The right hon. Member for Mansfield (Mr. Concannon) dwelt on many aspects of that problem with expertise. The more I listened to him talking about subsidence problems the more convinced I became that the expansion of Ellington colliery is the best way ahead for the NCB, as subsidence problems do not occur under the sea as they do under built-up areas such as Mansfield. We are bound to feel sorry for areas that suffer a problem such as Mansfield. The fact that the climate of pursuing claims has changed so dramatically in one community is bound to suggest that the same can happen in other places.

The other key element of the report is the effects of the overtime ban. It was nonsense to claim that the ban was something that the board could live with or even benefit from. It is obvious—some attempt was made to explain it in the evidence that the chairman gave to the Energy Select Committee—that the ban will prove quite costly for the NCB, not least because it cannot continue to meet all the demands for coal, while at the same time it has surplus coal in other places. That points to a miscalculation by the NCB and shows that the overtime ban is not doing anyone any good. It is not stopping pit closures and it is not encouraging customers to take out long-term contracts for the use of coal. It is harming the NCB's finances and is an expression of real frustration among many people in the mining industry but it is difficult to see what benefit anyone, anywhere will get out of it.

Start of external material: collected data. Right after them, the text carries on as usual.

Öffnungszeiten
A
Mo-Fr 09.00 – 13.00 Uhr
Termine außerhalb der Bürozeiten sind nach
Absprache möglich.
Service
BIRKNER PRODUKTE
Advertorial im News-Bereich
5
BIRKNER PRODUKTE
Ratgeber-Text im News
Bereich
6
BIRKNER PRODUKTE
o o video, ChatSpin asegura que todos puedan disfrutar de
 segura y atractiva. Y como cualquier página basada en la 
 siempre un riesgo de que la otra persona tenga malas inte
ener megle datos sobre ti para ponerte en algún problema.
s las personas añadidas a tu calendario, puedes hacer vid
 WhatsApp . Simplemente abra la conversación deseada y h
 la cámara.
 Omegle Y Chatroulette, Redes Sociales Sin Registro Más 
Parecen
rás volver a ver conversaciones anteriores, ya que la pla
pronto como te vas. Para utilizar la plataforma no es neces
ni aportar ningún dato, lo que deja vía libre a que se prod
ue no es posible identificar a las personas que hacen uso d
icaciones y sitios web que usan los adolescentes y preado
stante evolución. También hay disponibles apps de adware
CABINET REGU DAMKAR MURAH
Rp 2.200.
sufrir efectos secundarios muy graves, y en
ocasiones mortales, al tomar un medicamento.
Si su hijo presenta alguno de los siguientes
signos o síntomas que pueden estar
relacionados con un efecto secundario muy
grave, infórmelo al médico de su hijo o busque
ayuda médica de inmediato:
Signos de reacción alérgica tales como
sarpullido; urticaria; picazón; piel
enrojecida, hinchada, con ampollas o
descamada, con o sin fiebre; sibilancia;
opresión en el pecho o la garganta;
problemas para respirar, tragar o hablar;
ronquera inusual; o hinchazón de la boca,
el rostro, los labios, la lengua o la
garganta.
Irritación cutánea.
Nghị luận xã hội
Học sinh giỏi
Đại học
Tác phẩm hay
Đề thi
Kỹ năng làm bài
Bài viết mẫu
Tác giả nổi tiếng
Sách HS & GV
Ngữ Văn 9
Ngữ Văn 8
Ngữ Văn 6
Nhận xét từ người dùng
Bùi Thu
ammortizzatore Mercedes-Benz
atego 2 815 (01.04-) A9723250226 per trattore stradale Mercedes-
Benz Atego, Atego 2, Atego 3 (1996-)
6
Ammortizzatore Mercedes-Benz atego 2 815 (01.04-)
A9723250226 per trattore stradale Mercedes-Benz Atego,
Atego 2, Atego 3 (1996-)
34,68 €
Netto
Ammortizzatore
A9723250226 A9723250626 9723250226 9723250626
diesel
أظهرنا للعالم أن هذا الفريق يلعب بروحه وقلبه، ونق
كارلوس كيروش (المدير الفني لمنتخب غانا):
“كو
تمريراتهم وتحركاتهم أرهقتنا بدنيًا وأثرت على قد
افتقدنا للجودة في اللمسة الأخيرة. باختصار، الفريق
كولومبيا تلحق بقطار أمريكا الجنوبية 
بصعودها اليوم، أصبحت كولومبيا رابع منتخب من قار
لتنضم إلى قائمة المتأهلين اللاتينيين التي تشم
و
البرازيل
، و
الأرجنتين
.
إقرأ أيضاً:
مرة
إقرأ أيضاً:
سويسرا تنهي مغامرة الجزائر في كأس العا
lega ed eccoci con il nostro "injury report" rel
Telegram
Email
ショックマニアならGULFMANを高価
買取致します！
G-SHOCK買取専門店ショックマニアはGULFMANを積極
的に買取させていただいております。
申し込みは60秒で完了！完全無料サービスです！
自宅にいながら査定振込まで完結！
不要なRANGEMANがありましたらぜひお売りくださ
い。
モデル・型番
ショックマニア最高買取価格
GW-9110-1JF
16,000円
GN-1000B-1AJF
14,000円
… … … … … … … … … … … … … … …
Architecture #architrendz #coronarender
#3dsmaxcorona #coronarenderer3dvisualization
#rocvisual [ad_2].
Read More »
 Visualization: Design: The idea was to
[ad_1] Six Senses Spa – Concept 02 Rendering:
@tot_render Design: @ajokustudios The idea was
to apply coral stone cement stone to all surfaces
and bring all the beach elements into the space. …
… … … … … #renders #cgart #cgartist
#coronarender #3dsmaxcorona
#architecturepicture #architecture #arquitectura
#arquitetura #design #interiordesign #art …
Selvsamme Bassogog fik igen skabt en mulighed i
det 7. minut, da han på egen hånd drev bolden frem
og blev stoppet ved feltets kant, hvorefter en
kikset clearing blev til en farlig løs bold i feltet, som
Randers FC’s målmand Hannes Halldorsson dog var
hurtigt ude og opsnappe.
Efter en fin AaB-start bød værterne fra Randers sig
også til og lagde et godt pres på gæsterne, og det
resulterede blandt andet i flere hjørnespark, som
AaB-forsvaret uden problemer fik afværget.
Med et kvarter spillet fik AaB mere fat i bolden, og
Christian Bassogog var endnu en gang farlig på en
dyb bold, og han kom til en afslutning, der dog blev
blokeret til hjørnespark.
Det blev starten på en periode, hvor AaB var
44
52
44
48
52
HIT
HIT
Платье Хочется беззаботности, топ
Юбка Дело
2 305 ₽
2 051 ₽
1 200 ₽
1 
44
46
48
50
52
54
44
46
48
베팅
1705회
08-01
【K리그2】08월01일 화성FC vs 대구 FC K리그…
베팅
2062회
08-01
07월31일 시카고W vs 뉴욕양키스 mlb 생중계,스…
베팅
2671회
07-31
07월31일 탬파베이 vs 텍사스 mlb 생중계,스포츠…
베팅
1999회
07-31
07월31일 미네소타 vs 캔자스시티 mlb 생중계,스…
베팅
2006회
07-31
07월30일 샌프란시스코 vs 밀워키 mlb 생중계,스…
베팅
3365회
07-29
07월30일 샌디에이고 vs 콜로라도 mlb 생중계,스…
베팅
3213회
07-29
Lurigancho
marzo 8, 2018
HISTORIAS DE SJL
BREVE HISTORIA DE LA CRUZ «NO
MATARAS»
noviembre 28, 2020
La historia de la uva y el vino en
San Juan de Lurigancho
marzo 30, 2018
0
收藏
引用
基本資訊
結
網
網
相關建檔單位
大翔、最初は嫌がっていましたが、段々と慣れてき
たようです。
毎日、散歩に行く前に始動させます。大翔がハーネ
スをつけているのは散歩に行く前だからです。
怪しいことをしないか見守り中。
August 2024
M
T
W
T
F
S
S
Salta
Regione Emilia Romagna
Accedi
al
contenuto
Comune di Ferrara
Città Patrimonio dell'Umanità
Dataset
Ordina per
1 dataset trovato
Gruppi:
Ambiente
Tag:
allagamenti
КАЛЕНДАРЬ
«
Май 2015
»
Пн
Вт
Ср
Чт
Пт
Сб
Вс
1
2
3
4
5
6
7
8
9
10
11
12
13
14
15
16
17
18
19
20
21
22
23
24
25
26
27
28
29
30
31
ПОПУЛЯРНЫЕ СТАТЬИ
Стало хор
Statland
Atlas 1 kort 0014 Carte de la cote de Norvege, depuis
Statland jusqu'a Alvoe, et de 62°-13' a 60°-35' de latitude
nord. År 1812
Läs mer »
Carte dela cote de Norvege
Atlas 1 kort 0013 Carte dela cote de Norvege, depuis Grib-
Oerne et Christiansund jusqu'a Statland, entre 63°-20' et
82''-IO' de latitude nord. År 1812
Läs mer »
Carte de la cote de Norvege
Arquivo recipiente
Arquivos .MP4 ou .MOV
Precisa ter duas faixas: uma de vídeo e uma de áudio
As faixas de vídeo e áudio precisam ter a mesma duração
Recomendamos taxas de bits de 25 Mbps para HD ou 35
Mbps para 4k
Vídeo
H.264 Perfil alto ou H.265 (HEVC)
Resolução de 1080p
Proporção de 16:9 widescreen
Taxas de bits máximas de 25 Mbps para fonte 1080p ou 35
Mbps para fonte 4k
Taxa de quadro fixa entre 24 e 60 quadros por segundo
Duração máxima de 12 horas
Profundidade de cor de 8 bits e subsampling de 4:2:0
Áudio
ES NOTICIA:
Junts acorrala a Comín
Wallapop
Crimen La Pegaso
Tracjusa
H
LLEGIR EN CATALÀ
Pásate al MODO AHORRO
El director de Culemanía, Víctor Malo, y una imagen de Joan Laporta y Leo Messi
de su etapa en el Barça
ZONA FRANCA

The announcements and revelations of the past few days have increased frustration in most parts of the industry and alarmed people in communities that will be badly hit. Many of them are areas where the general effects of recession and Government policy are most severe, such as the north-east of England. Collieries such as Bates in Blyth and Ashington are in areas where alternative opportunities are negligible. Hon. Members who represent County Durham can tell the same story. The major closures are projected in areas where there is no prospect of replacing jobs.

There is, however, some prospect, at least in the Northumbrian coalfield that, by expansion in areas such as Ellington, we can create additional jobs. It is certainly possible that more investment in Ellington to take up the reserves under the sea northwards towards Amble can create new opportunities in that part of the Northumbrian coalfield. The industry must have investment to replace what is being taken away. We must have greater confidence that we are not removing capacity which will be needed quite soon. It is well within living memory that, during a Labour Government's term of office, 200 pits were closed and before very long we were importing coal because there was a clear under estimate of future demand for coal. The record of prediction by all of the energy industries is appalling, whether it be the coal industry, the nuclear industry or the electricity generation industry. All of their projections have been drastically in error, and miners are therefore bound to question the closure of pits where there are clearly mineable reserves.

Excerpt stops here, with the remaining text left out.